Fitting the kinetic respiration model
In twKinresp: Fitting kinetic models to microbial respiration data

# twDev::genVigs()
rmarkdown::render("kinrespExperiment.Rmd","md_document")

library(knitr)
opts_chunk$set(out.extra = 'style="display:block; margin: auto"'
    #, fig.align = "center"
    #, fig.width = 4.6, fig.height = 3.2
    , fig.width = 6, fig.height = 3.75 #goldener Schnitt 1.6
    , dev.args = list(pointsize = 10)
    , dev = c('png','pdf')
    )
knit_hooks$set(spar = function(before, options, envir) {
    if (before) {
        par( las = 1 )                   #also y axis labels horizontal
        par(mar = c(2.0,3.3,0,0) + 0.3 )  #margins
        par(tck = 0.02 )                          #axe-tick length inside plots             
        par(mgp = c(1.1,0.2,0) )  #positioning of axis title, axis labels, axis
     }
})
# if (!require(ggplot2) || !require(dplyr) || !require(purrr)) {
#   print("To generate this vignette, ggplo2, dplyr, and purrr are required.")
#   exit(0)
# }
#themeTw <- theme_bw(base_size = 10) + 
#  theme(axis.title = element_text(size = 9))

Experimental data

Here we take respiration time series from the dataset in Wutzler 2012 of one experiment consisting of incubation of three replicate soil samples.

library(twKinresp, quietly = TRUE) 
rde <- subset(respWutzler10, suite == "Face" & experiment == 9 )
summary(rde)

plot( resp ~ time, data = rde, col = rde$replicate
      , xlab = "Time (hour)", ylab = "Respiration (gC/gCsoil/hour)")

First, we constrain each time series to the unlimited exponential growth phase. The package achieves this byfitting a three parameter exponential equation to successively shortened time series. A deviation from the exponential model introduces positive correlations in the model-data residuals. Hence, the longest time series is selected where there was no positive correlation in the model-data residuals between the mimimum and the last last point.

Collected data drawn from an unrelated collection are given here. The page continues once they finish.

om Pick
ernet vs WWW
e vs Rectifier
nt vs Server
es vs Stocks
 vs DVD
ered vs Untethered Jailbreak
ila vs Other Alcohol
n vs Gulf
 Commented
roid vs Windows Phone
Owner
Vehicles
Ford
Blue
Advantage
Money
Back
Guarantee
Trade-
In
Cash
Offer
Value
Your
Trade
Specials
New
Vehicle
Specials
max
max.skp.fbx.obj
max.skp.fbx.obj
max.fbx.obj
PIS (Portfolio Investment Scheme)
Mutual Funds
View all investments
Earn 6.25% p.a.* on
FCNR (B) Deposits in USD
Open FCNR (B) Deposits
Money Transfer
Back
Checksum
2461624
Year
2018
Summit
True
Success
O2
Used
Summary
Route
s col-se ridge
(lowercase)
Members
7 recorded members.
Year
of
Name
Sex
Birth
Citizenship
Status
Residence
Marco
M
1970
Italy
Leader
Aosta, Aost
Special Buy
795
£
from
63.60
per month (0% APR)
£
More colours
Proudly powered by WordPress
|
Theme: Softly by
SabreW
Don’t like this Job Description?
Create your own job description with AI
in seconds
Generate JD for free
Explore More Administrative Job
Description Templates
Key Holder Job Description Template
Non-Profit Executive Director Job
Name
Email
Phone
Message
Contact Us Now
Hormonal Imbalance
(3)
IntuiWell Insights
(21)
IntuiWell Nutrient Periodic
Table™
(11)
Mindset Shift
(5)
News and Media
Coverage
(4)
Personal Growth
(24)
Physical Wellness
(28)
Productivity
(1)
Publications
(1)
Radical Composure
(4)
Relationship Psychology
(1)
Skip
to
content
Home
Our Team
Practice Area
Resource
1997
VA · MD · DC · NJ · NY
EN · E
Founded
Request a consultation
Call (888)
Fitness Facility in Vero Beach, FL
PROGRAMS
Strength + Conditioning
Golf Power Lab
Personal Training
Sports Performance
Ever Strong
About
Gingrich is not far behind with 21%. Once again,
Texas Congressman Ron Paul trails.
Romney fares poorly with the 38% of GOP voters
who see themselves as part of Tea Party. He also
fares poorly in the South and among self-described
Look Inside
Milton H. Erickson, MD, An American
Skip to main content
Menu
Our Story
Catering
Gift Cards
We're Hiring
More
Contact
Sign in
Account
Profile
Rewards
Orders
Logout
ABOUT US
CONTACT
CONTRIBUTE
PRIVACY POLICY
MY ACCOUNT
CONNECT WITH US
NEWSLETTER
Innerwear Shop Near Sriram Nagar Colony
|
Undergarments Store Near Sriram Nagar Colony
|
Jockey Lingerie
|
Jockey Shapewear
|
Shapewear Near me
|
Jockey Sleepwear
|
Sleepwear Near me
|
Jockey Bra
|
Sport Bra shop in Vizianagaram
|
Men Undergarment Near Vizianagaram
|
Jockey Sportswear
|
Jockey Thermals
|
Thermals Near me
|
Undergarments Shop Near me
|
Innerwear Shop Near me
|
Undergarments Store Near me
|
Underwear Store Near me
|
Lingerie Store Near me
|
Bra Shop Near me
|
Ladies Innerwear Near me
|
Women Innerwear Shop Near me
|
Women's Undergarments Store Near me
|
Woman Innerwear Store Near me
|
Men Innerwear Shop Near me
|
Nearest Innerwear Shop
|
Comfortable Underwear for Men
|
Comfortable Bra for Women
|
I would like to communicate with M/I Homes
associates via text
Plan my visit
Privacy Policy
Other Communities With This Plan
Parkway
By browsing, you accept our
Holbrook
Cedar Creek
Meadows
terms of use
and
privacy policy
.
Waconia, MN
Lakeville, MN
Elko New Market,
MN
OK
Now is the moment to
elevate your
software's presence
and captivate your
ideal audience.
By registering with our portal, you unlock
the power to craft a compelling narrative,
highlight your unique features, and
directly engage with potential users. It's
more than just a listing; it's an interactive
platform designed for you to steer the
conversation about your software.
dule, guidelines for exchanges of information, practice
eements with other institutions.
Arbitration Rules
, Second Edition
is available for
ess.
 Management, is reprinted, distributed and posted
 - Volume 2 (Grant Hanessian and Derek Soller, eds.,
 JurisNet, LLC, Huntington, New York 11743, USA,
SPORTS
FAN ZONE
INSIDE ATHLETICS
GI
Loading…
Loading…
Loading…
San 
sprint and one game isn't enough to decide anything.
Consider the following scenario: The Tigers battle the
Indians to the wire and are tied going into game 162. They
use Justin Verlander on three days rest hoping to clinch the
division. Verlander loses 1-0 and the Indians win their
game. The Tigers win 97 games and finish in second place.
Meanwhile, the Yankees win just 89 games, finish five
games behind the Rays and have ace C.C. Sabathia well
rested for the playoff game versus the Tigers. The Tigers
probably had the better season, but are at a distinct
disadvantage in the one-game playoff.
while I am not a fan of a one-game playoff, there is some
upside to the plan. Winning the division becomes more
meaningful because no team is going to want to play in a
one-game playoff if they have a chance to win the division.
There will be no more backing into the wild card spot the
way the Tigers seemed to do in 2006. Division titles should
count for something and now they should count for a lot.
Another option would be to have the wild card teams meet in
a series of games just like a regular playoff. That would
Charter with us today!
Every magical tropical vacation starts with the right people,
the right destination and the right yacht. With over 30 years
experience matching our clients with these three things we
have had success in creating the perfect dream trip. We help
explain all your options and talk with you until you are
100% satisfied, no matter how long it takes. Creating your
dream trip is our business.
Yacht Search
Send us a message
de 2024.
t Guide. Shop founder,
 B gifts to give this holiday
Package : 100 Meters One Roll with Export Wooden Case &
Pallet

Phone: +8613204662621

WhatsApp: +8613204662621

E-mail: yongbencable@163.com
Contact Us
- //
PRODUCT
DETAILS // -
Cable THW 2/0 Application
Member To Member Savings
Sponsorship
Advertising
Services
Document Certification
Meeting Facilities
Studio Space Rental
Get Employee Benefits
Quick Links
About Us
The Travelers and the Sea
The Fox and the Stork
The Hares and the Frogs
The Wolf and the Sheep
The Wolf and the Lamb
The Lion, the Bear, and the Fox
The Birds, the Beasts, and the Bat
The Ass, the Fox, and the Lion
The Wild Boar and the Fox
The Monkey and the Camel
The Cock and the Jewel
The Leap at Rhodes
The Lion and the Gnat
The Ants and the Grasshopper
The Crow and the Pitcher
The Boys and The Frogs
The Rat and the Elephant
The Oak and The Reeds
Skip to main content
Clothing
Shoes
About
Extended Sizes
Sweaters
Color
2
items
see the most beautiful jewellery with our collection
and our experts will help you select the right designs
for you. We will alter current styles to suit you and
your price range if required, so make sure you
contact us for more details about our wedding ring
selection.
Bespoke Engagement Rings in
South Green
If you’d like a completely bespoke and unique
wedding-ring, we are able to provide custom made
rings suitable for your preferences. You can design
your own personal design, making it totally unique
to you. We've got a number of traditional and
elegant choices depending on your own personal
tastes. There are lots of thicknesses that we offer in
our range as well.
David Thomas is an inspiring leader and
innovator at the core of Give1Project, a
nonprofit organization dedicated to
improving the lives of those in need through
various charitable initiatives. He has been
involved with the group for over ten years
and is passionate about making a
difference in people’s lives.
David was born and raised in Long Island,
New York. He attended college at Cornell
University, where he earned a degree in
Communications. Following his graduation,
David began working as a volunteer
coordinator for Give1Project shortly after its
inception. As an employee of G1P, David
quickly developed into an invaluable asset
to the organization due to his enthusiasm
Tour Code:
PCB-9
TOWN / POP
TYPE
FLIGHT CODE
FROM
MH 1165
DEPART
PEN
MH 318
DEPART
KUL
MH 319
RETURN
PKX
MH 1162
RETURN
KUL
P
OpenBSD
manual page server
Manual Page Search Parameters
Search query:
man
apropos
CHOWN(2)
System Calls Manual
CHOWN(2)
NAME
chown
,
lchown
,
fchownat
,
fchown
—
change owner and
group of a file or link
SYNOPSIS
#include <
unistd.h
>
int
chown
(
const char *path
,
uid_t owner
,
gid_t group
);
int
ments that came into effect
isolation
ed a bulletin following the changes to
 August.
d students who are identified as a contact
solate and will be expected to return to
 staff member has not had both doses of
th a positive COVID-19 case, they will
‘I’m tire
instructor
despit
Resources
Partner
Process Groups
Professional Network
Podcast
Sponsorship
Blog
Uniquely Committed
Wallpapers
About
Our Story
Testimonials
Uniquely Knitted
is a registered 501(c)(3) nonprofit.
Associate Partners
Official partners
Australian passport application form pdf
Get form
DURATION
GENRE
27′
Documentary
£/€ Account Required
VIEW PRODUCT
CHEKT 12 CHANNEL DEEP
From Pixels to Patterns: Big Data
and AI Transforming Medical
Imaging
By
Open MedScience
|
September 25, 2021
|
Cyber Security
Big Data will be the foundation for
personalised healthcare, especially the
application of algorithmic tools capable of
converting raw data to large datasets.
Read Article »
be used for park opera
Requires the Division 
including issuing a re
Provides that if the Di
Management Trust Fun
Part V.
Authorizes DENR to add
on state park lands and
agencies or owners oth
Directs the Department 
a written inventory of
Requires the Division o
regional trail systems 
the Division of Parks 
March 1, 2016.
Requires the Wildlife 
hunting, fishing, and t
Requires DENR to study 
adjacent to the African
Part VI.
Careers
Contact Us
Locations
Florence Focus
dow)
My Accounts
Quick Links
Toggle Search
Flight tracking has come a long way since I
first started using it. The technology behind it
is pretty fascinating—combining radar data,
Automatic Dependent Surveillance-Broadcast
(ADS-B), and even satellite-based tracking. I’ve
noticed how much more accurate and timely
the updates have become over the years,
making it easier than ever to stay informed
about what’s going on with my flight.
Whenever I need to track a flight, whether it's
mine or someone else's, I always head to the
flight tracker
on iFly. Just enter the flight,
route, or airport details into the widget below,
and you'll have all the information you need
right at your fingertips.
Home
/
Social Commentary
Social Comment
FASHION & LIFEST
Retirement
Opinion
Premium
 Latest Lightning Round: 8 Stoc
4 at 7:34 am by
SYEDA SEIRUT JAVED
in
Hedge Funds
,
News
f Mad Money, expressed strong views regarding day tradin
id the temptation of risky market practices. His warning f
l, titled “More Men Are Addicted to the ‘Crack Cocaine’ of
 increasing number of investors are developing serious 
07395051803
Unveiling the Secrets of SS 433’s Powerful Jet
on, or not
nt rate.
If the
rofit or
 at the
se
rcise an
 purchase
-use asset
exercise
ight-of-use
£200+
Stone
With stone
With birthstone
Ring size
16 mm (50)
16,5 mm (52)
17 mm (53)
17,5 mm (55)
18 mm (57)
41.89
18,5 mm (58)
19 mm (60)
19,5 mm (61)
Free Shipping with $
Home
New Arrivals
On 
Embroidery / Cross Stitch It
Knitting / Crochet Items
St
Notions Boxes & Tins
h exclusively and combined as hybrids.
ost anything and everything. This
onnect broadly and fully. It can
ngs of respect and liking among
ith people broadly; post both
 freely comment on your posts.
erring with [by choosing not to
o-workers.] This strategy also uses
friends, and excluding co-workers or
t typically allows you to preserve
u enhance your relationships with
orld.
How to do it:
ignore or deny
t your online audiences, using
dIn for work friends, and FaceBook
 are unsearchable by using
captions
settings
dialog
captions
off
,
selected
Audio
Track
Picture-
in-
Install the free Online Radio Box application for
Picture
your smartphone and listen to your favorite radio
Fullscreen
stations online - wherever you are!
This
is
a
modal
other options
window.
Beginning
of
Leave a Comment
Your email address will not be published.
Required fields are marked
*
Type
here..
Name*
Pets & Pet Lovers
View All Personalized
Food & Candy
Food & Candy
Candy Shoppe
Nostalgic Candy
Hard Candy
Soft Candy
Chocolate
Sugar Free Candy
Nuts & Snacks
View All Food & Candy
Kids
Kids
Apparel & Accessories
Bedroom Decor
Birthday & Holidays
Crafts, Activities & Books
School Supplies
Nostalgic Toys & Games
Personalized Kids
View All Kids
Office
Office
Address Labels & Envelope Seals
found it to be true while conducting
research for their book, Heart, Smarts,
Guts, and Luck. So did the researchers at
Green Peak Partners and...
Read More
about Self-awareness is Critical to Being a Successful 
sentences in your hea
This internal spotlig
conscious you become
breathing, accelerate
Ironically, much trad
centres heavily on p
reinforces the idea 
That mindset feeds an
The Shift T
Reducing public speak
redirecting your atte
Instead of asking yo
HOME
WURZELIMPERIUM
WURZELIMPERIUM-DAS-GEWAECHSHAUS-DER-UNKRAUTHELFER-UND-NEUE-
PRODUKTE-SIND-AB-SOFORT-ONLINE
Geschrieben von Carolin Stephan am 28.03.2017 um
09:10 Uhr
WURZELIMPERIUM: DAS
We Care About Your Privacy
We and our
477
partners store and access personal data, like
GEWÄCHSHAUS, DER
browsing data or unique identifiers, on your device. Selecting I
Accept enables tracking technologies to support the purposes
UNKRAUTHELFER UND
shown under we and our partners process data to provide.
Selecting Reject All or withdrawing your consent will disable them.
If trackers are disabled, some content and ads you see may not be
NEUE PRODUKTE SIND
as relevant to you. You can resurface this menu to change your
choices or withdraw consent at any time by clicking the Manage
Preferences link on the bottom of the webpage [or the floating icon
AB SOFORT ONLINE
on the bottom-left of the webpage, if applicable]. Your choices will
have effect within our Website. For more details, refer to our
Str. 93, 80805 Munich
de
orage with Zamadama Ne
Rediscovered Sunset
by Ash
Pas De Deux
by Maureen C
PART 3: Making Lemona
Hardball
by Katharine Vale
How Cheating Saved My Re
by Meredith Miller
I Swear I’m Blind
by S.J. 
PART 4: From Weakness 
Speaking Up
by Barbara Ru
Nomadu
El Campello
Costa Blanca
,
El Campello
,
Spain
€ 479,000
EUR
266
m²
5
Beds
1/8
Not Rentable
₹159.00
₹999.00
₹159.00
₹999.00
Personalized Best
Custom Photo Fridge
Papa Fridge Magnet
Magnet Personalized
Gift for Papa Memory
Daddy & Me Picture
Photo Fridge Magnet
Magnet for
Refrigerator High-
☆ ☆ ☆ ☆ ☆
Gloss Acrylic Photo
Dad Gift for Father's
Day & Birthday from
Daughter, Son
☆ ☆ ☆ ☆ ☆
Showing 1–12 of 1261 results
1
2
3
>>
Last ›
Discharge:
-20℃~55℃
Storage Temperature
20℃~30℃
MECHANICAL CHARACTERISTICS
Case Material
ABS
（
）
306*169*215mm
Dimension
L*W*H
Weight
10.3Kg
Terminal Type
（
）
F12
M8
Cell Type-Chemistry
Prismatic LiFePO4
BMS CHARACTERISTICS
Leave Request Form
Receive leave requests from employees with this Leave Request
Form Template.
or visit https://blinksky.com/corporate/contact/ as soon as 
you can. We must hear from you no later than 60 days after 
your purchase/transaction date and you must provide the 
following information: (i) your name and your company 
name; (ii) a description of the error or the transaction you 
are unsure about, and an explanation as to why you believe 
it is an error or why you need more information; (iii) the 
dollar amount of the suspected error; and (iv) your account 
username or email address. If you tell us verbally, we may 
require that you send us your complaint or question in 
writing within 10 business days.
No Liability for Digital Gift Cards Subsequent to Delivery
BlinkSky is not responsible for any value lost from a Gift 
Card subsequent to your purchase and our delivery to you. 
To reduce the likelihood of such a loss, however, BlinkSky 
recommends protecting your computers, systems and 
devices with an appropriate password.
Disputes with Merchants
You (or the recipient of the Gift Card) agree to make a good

This works quite well with data that displays a typical exponential growth phase but fails if there are deviations from exponential growth present, such as small oscillations in the respiration. Then the records have to be selected manually.

res4 <- kinrespGrowthphaseExperiment(rde, weights = varPower(fixed = 0.5) )
rde.e <- getUnlimitedGrowthData(res4)
plot( resp ~ time, data = rde.e, col = rde.e$replicate
      , xlab = "Time (hour)", ylab = "Respiration (gC/gCsoil/hour)")

Mixed linear models

We are interested of the microbial growth parameters for the soil, i.e. across the replicates.

There are several suboptimal approaches to aggregate across replicates.

Fitting a single growth curve to all the data points
Computing the mean respiration for each time and fitting a model to the single aggregated series
Fitting a growth curve to each replicate, and then taking the average across the parameters

The last approach is wrong because the growth curve of the averaged parameters is not an average growth curve.

The two first approaches will provide a good average growth curve but provide wrong uncertainty bounds. The first approach neglects the groupings, i.e. dependency between the observations of one replicate and underestimates uncertainty. The second approach drops the advantage of having multiple replicates and can overestimate uncertainty.

Nonlinear mixed effects models provide an proper statistical approach that uses all of the records and accounts for the groupings ob observations of a replicate. This approach is implemented in this package.

Fitting and inspecting the mixed effects kinetic respiration model

Several versions with random effects in different parameters are fitted, and the model with lowest AIC is selected.

res5Scen <- fitKinrespExperiment(
  #,showFitErrorMsg = TRUE
  rde.e, coefKinresp(res4,rde.e), weights = varPower(fixed = 0.5))
res5Scen$aics

In the example, the variant with the lowest AIC had a random effect in initial biomass, $x_0$, and initial proportion of active biomass, $r_0$, indicating that those properties differed across replicates.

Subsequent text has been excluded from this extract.